By John Shafer | Posted:

Mountain bikers riding through an alpine meadow on the Wasatch Crest Trail, above Salt Lake City, Utah. Sony Alpha A77 Mark II + DT 16-50mm f/2.8 SSM lens: 30mm, f/6.3, 1/1250s, ISO 400.
©2014 John Shafer - all rights reserved. (Photo has been edited; click image to see the original)


Let me start this report by disclosing that I'm a long-time Canon SLR owner. I've been using Canon EOS SLR cameras since the mid-nineties. However, I'm also a big Sony fan. I love their out-of-the-box approach to camera design -- especially the SLT camera family, to which the new A77 Mark II DSLR belongs. I like it so much I was considering buying an A77 II, sight-unseen, to replace my Canon EOS 7D. The second-gen A77 features and specs make it look like an excellent replacement for my aging EOS 7D. The A77 II is a serious threat to non-Canon APS-C DSLR owners as well.

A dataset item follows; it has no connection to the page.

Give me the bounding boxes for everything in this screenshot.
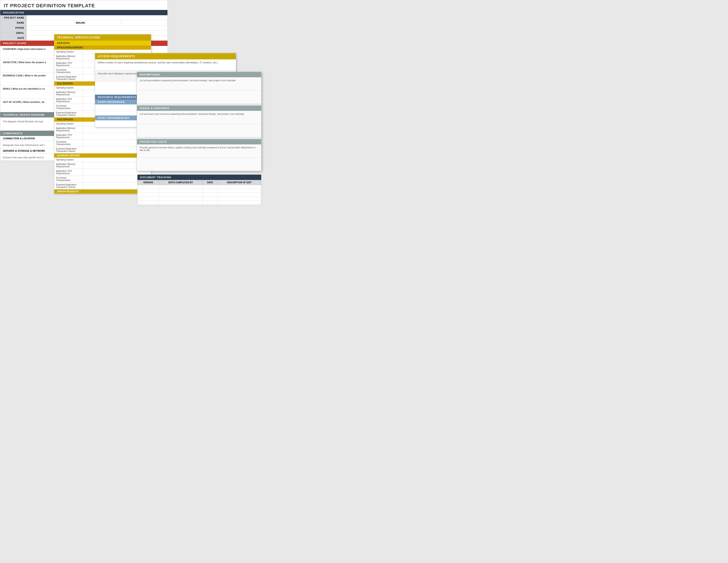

With a crazy fast 12 frames per second burst rate, more AF points than any other DSLR (79), and improved continuous autofocus performance, it looks like an excellent choice for amateur sports shooters and professional action sports photographers on a budget. So when Imaging Resource offered me the opportunity to do an A77 II Field Test, how could I say no? A free test ride before I spend my hard-earned money? Yes, please!

Why I'm Excited About the Sony Alpha A77 Mark II

There are lots of reasons to be excited about the A77 II -- especially if you're an action sports photographer. In many ways the performance -- at least on paper -- is closer to $5000+ pro bodies like the Canon EOS-1D X and the Nikon D4S than other APS-C prosumer DSLRs. It has a 79-point phase detect autofocus system with 15 cross-type points in the center of the array, a center point that works down to -2 EV (that's dark!), and an improved algorithm for predicting and tracking subjects in motion. It captures full-resolution RAW files at a blistering 12 frames per second, making it as fast as the most expensive professional DSLRs available now. It records 1920 x 1080 full HD video at 60 frames per second and with the EVF, you don't have to buy an accessory viewfinder for video recording.

The built-in Wi-Fi is a big deal, too. It's becoming more and more important for working photographers to be able to share on the spot. If I'm on the trail or shooting an event with the A77 II, I can just transfer a photo to my phone via the camera's Wi-Fi and Sony's PlayMemories Mobile app, process the photo with Snapseed, and share it with my Instagram and Facebook followers. Between the speed, price, autofocus, sensor, EVF and built-in Wi-Fi, the A77 Mark II has the potential to be one heck of a budget action sports camera. And I am a budget action camera kind of guy. As awesome as $5000-plus pro DSLRs are, I've found I can usually get great action photos with APS-C sensor DSLRs -- as long as the continuous autofocus is good.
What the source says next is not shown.